The first emotional reaction was laughter. The video released in “X” seemed to have been scripted by some comedian: the Vox de València councilors are seen singing in unison Manolo Escobar’s “Que viva España” animated by a man dressed as a bullfighter. Juan Manuel Bádenas stressed on the social network that it was his way of celebrating the rejection of the 8-M motion in the Valencia City Council. The message was posted at 10 a.m. on Thursday, and throughout the day it went viral with hundreds of thousands of reactions, a large majority calling “ridiculous”, “grotesque” or “shameful” at the Vox councilors and its scenery. Late at night, Bádenas himself, number two on the City Council led by María José Catalá (PP), deleted his tweet.
What Vox is doing in Valencia should not be laughed at and should cause concern to those who believe, who we believe, in individual rights, in the equality of men and women, in the existence of gender violence, in social integration , in the urgency of protecting our environment or in the need to defend the Valencian alongside the Castilian. On the same day as the bullfighter’s number and Manolo Escobar’s song, those same councilors had announced that they were going to eliminate the street dedicated to Guillem Agulló, a young anti-fascist murdered by a neo-Nazi in 1993, in the Viveros garden. The PP, hours later, warned that it was going to vote against this initiative (we will see what it turns out to be, since Vox has the powers in Jardines). The same PP that in the Valencian Cortes had supported an initiative by Abascal’s party to eliminate the Guillem Agulló Award against hate crimes when not long ago it had supported its establishment.

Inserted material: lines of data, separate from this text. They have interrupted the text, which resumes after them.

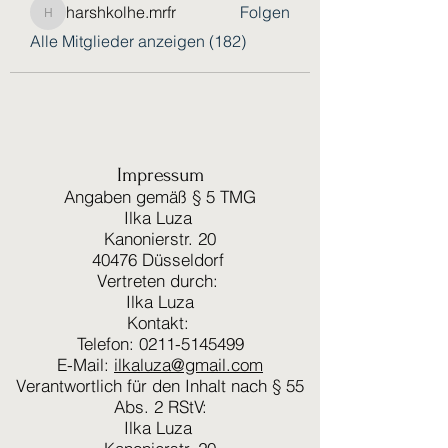
harshkolhe.mrfr
Folgen
harshkolhe.mrfr
Alle Mitglieder anzeigen (182)
Impressum
Angaben gemäß § 5 TMG
Ilka Luza
Kanonierstr. 20
40476 Düsseldorf
Vertreten durch:
Ilka Luza
Kontakt:
Telefon: 0211-5145499
E-Mail:
ilkaluza@gmail.com
Verantwortlich für den Inhalt nach § 55
Abs. 2 RStV:
Ilka Luza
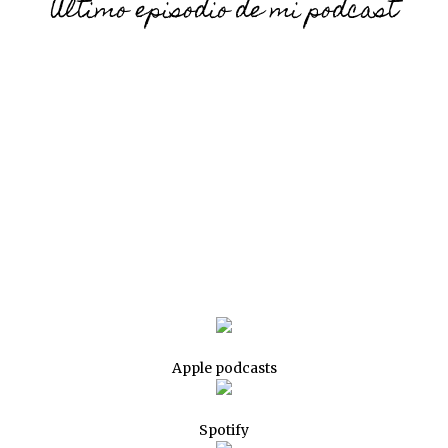
Último episodio de mi podcast
Apple podcasts
Spotify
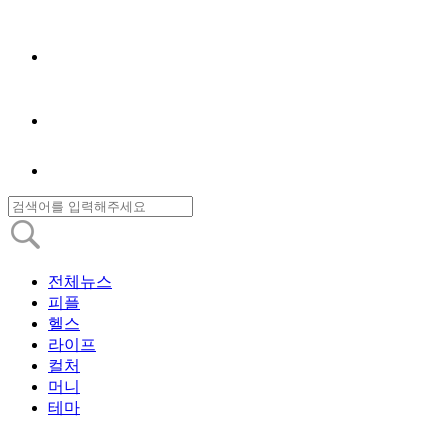
전체뉴스
피플
헬스
라이프
컬처
머니
테마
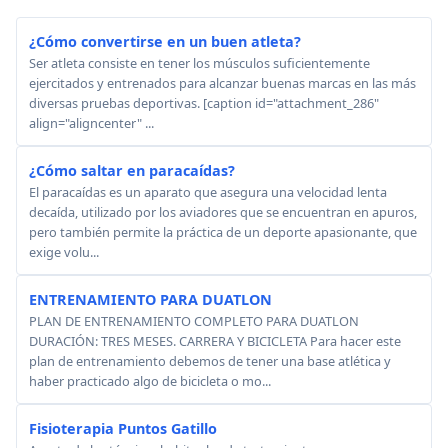
¿Cómo convertirse en un buen atleta?
Ser atleta consiste en tener los músculos suficientemente
ejercitados y entrenados para alcanzar buenas marcas en las más
diversas pruebas deportivas. [caption id="attachment_286"
align="aligncenter" ...
¿Cómo saltar en paracaídas?
El paracaídas es un aparato que asegura una velocidad lenta
decaída, utilizado por los aviadores que se encuentran en apuros,
pero también permite la práctica de un deporte apasionante, que
exige volu...
ENTRENAMIENTO PARA DUATLON
PLAN DE ENTRENAMIENTO COMPLETO PARA DUATLON
DURACIÓN: TRES MESES. CARRERA Y BICICLETA Para hacer este
plan de entrenamiento debemos de tener una base atlética y
haber practicado algo de bicicleta o mo...
Fisioterapia Puntos Gatillo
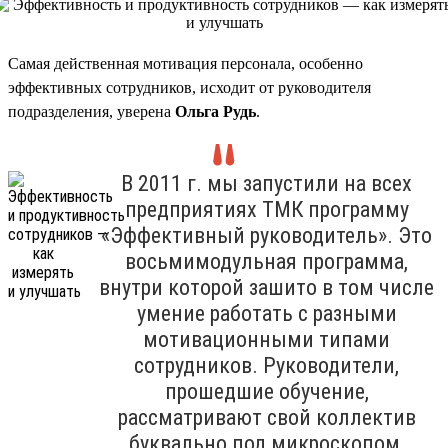
Самая действенная мотивация персонала, особенно
эффективных сотрудников, исходит от руководителя
подразделения, уверена
Ольга Рудь
.
В 2011 г. мы запустили на всех
предприятиях ТМК программу
«Эффективный руководитель». Это
восьмимодульная программа,
внутри которой зашито в том числе
умение работать с разными
мотивационными типами
сотрудников. Руководители,
прошедшие обучение,
рассматривают свой коллектив
буквально под микроскопом,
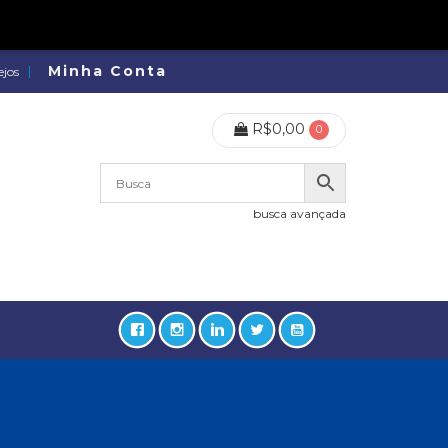
Minha Conta
ejos
R$
0,00
0
busca avançada
lidades, Política, Direitos Humanos (133)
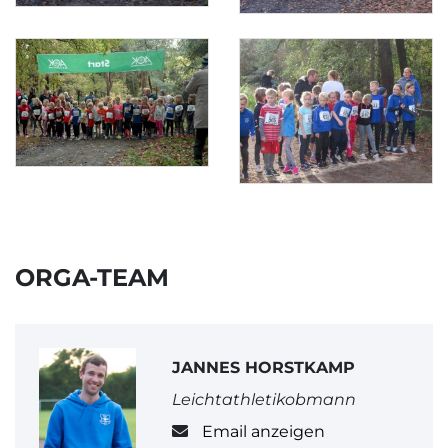
ORGA-TEAM
JANNES HORSTKAMP
Leichtathletikobmann
Email anzeigen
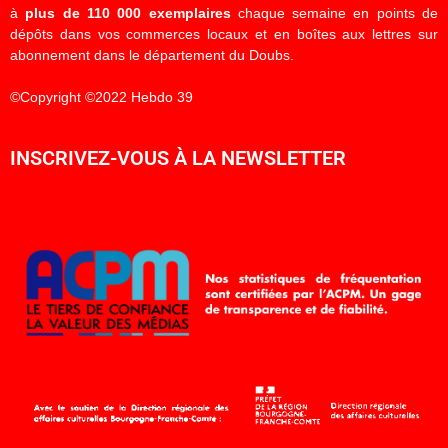
à
plus de 110 000 exemplaires
chaque semaine en points de
dépôts dans vos commerces locaux et en boîtes aux lettres sur
abonnement dans le département du Doubs.
©Copyright ©2022 Hebdo 39
INSCRIVEZ-VOUS À LA NEWSLETTER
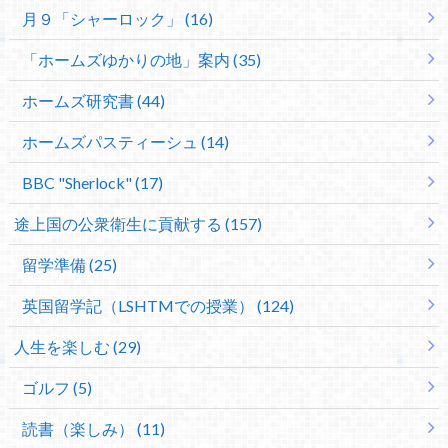
月９「シャーロック」 (16)
「ホームズゆかりの地」案内 (35)
ホームズ研究書 (44)
ホームズパスティーシュ (14)
BBC "Sherlock" (17)
途上国の公衆衛生に貢献する (157)
留学準備 (25)
英国留学記（LSHTMでの授業） (124)
人生を楽しむ (29)
ゴルフ (5)
読書（楽しみ） (11)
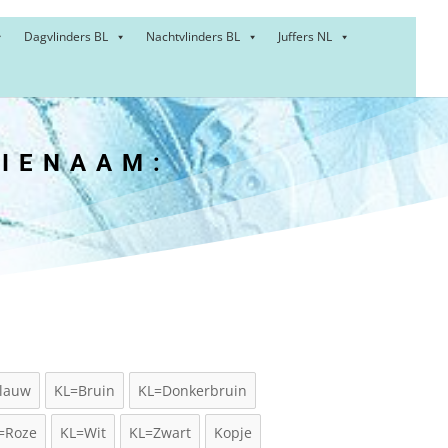
Dagvlinders BL
Nachtvlinders BL
Juffers NL
IENAAM:
lauw
KL=Bruin
KL=Donkerbruin
=Roze
KL=Wit
KL=Zwart
Kopje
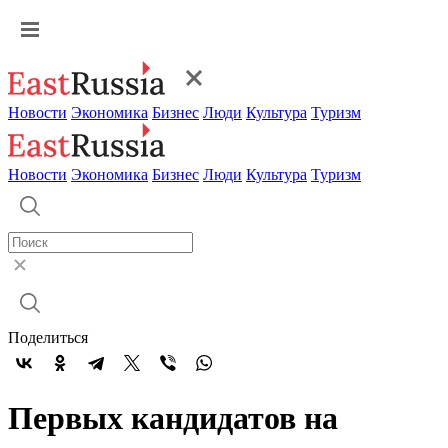
Новости
Экономика
Бизнес
Люди
Культура
Туризм
Новости
Экономика
Бизнес
Люди
Культура
Туризм
Поделиться
Первых кандидатов на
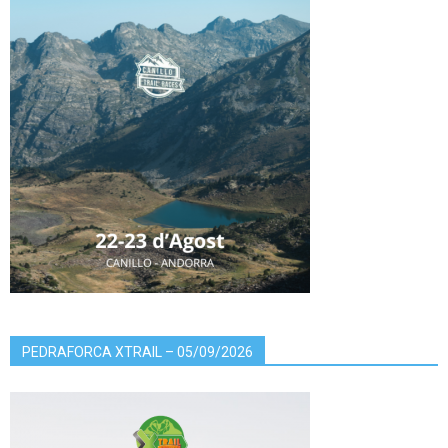
PEDRAFORCA XTRAIL – 05/09/2026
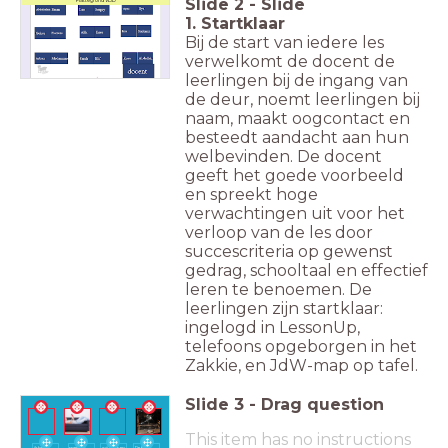
Slide
2
-
Slide
1. Startklaar
Bij de start van iedere les
verwelkomt de docent de
leerlingen bij de ingang van
de deur, noemt leerlingen bij
naam, maakt oogcontact en
besteedt aandacht aan hun
welbevinden. De docent
geeft het goede voorbeeld
en spreekt hoge
verwachtingen uit voor het
verloop van de les door
succescriteria op gewenst
gedrag, schooltaal en effectief
leren te benoemen. De
leerlingen zijn startklaar:
ingelogd in LessonUp,
telefoons opgeborgen in het
Zakkie, en JdW-map op tafel.
Slide
3
-
Drag question
This item has no instructions
ik heb
meester
wij hebben
De baby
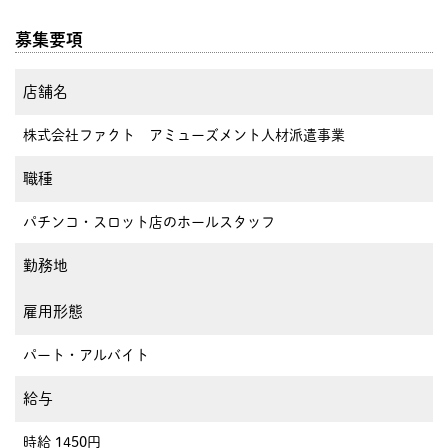
募集要項
店舗名
株式会社ファクト アミューズメント人材派遣事業
職種
パチンコ・スロット店のホールスタッフ
勤務地
雇用形態
パート・アルバイト
給与
時給 1450円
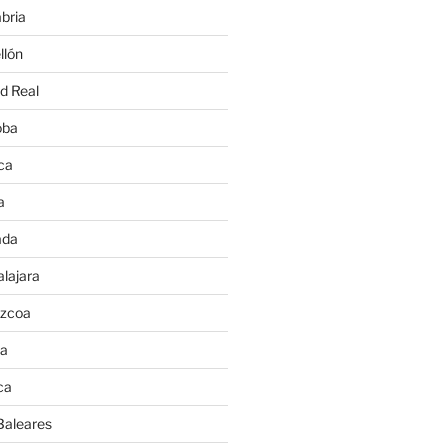
bria
llón
d Real
oba
ca
a
ada
lajara
úzcoa
va
ca
Baleares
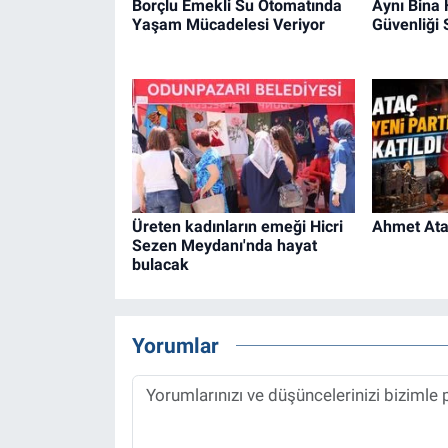
Borçlu Emekli Su Otomatında
Aynı Bina
Yaşam Mücadelesi Veriyor
Güvenliği
Üreten kadınların emeği Hicri
Ahmet Ataç
Sezen Meydanı'nda hayat
bulacak
Yorumlar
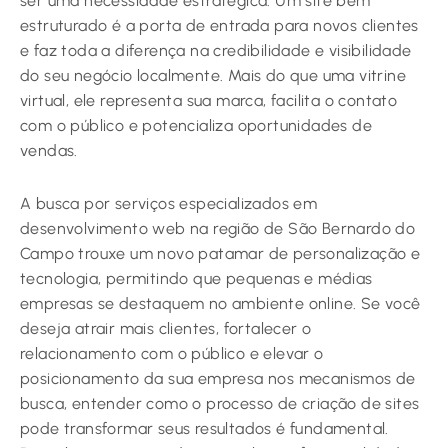
ser uma necessidade estratégica. Um site bem
estruturado é a porta de entrada para novos clientes
e faz toda a diferença na credibilidade e visibilidade
do seu negócio localmente. Mais do que uma vitrine
virtual, ele representa sua marca, facilita o contato
com o público e potencializa oportunidades de
vendas.
A busca por serviços especializados em
desenvolvimento web na região de São Bernardo do
Campo trouxe um novo patamar de personalização e
tecnologia, permitindo que pequenas e médias
empresas se destaquem no ambiente online. Se você
deseja atrair mais clientes, fortalecer o
relacionamento com o público e elevar o
posicionamento da sua empresa nos mecanismos de
busca, entender como o processo de criação de sites
pode transformar seus resultados é fundamental.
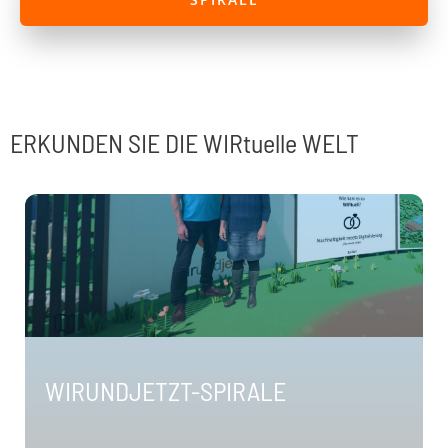
ERKUNDEN SIE DIE WIRtuelle WELT
WIRUNDJETZT-SPIRALE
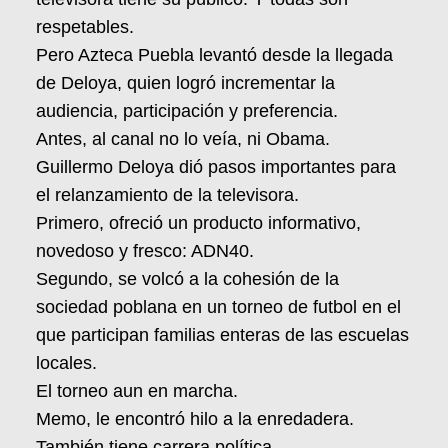
respetables.
Pero Azteca Puebla levantó desde la llegada
de Deloya, quien logró incrementar la
audiencia, participación y preferencia.
Antes, al canal no lo veía, ni Obama.
Guillermo Deloya dió pasos importantes para
el relanzamiento de la televisora.
Primero, ofreció un producto informativo,
novedoso y fresco: ADN40.
Segundo, se volcó a la cohesión de la
sociedad poblana en un torneo de futbol en el
que participan familias enteras de las escuelas
locales.
El torneo aun en marcha.
Memo, le encontró hilo a la enredadera.
También tiene carrera política.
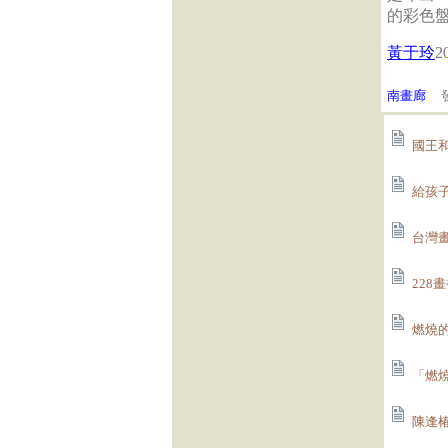
的彩色
黃于玲
2
南畫廊
發
國王和
給孩子
台灣畫
228
燃燒的
「燃燒
陳逢椿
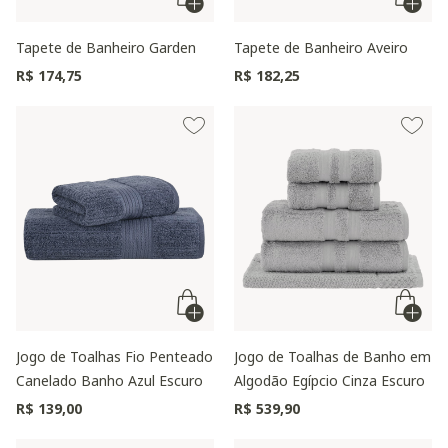
Tapete de Banheiro Garden
Tapete de Banheiro Aveiro
R$ 174,75
R$ 182,25
Jogo de Toalhas Fio Penteado
Jogo de Toalhas de Banho em
Canelado Banho Azul Escuro
Algodão Egípcio Cinza Escuro
R$ 139,00
R$ 539,90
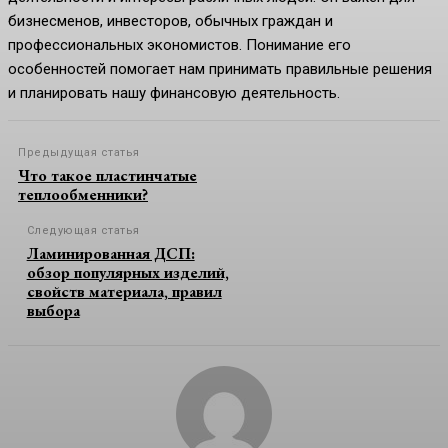
бизнесменов, инвесторов, обычных граждан и
профессиональных экономистов. Понимание его
особенностей помогает нам принимать правильные решения
и планировать нашу финансовую деятельность.
Предыдущая статья
Что такое пластинчатые
теплообменники?
Следующая статья
Ламинированная ДСП:
обзор популярных изделий,
свойств материала, правил
выбора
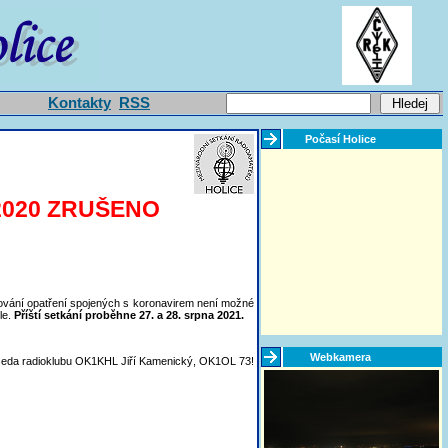
Kontakty
RSS
Počasí Holice
e 2020 ZRUŠENO
ňování opatření spojených s koronavirem není možné
le.
Příští setkání proběhne 27. a 28. srpna 2021.
Webkamera
eda radioklubu OK1KHL Jiří Kamenický, OK1OL 73!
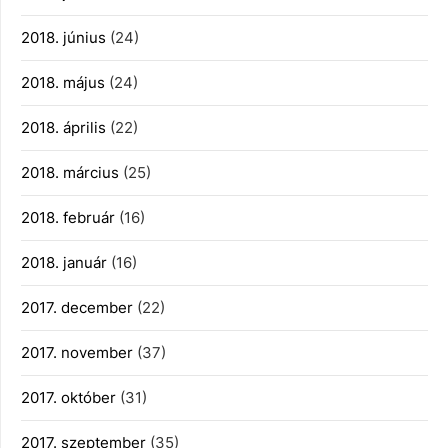
2018. június
(24)
2018. május
(24)
2018. április
(22)
2018. március
(25)
2018. február
(16)
2018. január
(16)
2017. december
(22)
2017. november
(37)
2017. október
(31)
2017. szeptember
(35)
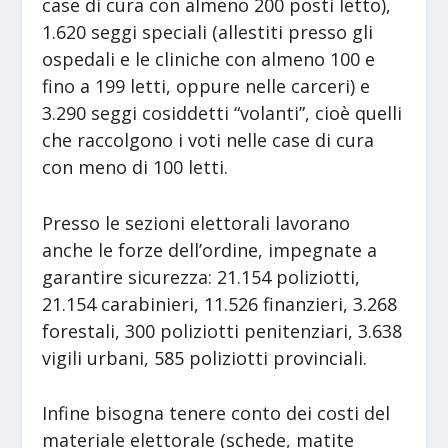
case di cura con almeno 200 posti letto),
1.620 seggi speciali (allestiti presso gli
ospedali e le cliniche con almeno 100 e
fino a 199 letti, oppure nelle carceri) e
3.290 seggi cosiddetti “volanti”, cioè quelli
che raccolgono i voti nelle case di cura
con meno di 100 letti.
Presso le sezioni elettorali lavorano
anche le forze dell’ordine, impegnate a
garantire sicurezza: 21.154 poliziotti,
21.154 carabinieri, 11.526 finanzieri, 3.268
forestali, 300 poliziotti penitenziari, 3.638
vigili urbani, 585 poliziotti provinciali.
Infine bisogna tenere conto dei costi del
materiale elettorale (schede, matite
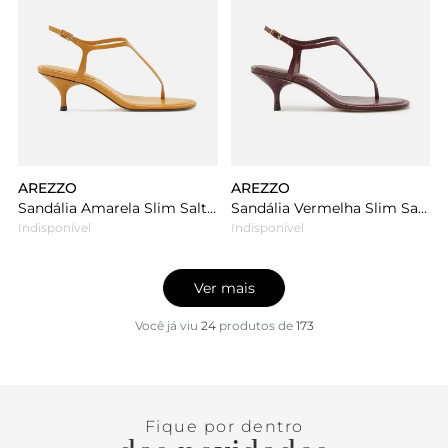
AREZZO
AREZZO
Sandália Amarela Slim Salto Kitten Minimal
Sandália Vermelha Slim Salto Kitten Minimal
Indisponível
Indisponível
Ver mais
Você já viu
24
produtos
de
173
Fique por dentro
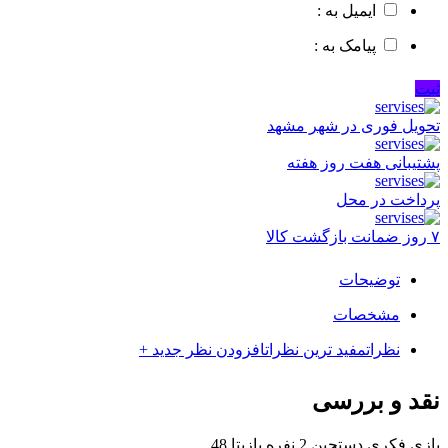
ایمیل به :
پیامک به :
ثبت
تحویل فوری در شهر مشهد
پشتیبانی هفت روز هفته
پرداخت در محل
۷ روز ضمانت بازگشت کالا
توضیحات
مشخصات
نظرات
مفید ترین نظرات
افزودن نظر جدید +
نقد و بررسی
بازی فکری دستچین 2 نفره بازیتا 48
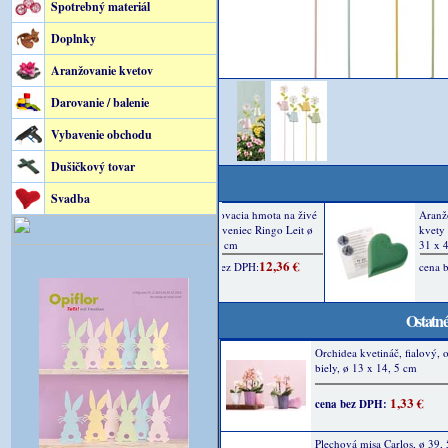
Spotrebný materiál
Doplnky
Aranžovanie kvetov
Darovanie / balenie
Vybavenie obchodu
Dušičkový tovar
Svadba
Ostatné
Orchidea kvetináč, fialový, 
biely, ø 13 x 14, 5 cm
1,33 €
cena bez DPH:
Plechová misa Carlos, ø 39, 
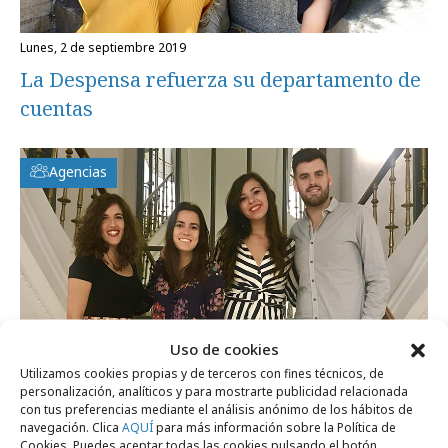
lunes, 2 de septiembre 2019
La Despensa refuerza su departamento de
cuentas
Agencias
Uso de cookies
Utilizamos cookies propias y de terceros con fines técnicos, de
personalización, analíticos y para mostrarte publicidad relacionada
con tus preferencias mediante el análisis anónimo de los hábitos de
navegación. Clica
AQUÍ
para más información sobre la Política de
Cookies. Puedes aceptar todas las cookies pulsando el botón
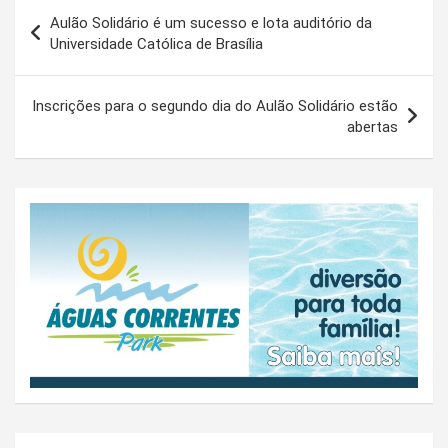
Navegação
Aulão Solidário é um sucesso e lota auditório da
de
Universidade Católica de Brasília
Post
Inscrições para o segundo dia do Aulão Solidário estão
abertas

We have been pointing this out for a long time. Vox contaminates the Valencian political scene with its initiatives, full of shocks, especially in the capital, where its spokesperson, Juan Manuel Bádenas, has managed to translate the ideas of the ultra formation into radicality and continually seeks notoriety with many doses of spectacle. . The list of topics on which Vox has highlighted its imprint with high-temperature interventions is long, from the harassment of the poor in the Turia riverbed, the unapologetic criticism of the science of climate change, the declared war on cultural Valencianism ( which they describe as “expansionist Catalanism”), the demonization of immigration as the cause of all crimes and the vilification of the LGTBI community. Generating a disturbing climate that favors the emergence of radicalized opinion groups. It is the magma that decades ago the German philosopher Hannah Arendt referred to as a context to encourage some to charge against democratic and liberal institutions. History does not repeat itself, but it moves forward in circles.
There have been many occasions in which the party chaired by Carlos Mazón has managed to stop some decisions of its partners, especially in the Generalitat Valenciana. But in the Cortes, an entity chaired by Vox, and in the City Council, it seems that the green formation manages, little by little, to dynamit the consensus. Sometimes, seasoned with manifestations loaded with involutionist language or bizarre episodes, such as the one illustrated at the beginning of this article. The PP has the obligation to be more forceful with Vox to prevent Valencia, and the Valencian Community, from continuing to offer scenarios that damage the image of democratic institutions and, in addition, offer an unwanted caricature of the political reality of this autonomy. Among other reasons, because it harms the popular leaders themselves.
PS: The police are investigating an attack by ultras on an anti-fascist center in Castelló that caused a serious injury. The Vox councilors of that city have classified the event as a “gang fight.” If politics does not act forcefully, the facts always find justification.